Self-Paced Enhanced Low-Rank Tensor Kernelized Multi-View Subspace Clustering

This paper addresses the multi-view subspace clustering problem and proposes the self-paced enhanced low-rank tensor kernelized multi-view subspace clustering (SETKMC) method, which is based on two motivations: (1) singular values of the representations and multiple instances should be treated differently. The reasons are that larger singular values of the representations usually quantify the major information and should be less penalized; samples with different degrees of noise may have various reliability for clustering. (2) many existing methods may cause the degraded performance when multi-view features reside in different nonlinear subspaces.

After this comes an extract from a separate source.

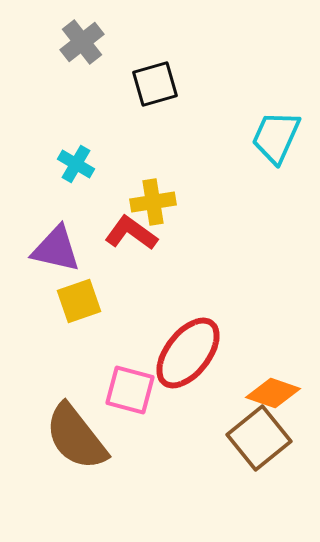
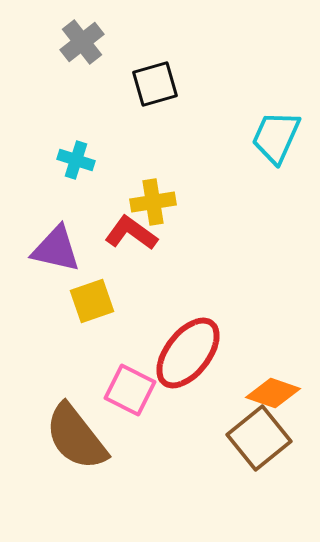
cyan cross: moved 4 px up; rotated 12 degrees counterclockwise
yellow square: moved 13 px right
pink square: rotated 12 degrees clockwise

This is because they usually assumed that multiple features lie within the union of several linear subspaces. SETKMC integrates the nonconvex tensor norm, self-paced learning, and kernel trick into a unified model for multi-view subspace clustering. The nonconvex tensor norm imposes different weights on different singular values. The self-paced learning gradually involves instances from more reliable to less reliable ones while the kernel trick aims to handle the multi-view data in nonlinear subspaces. One iterative algorithm is proposed based on the alternating direction method of multipliers. Extensive results on seven real-world datasets show the effectiveness of the proposed SETKMC compared to fifteen state-of-the-art multi-view clustering methods.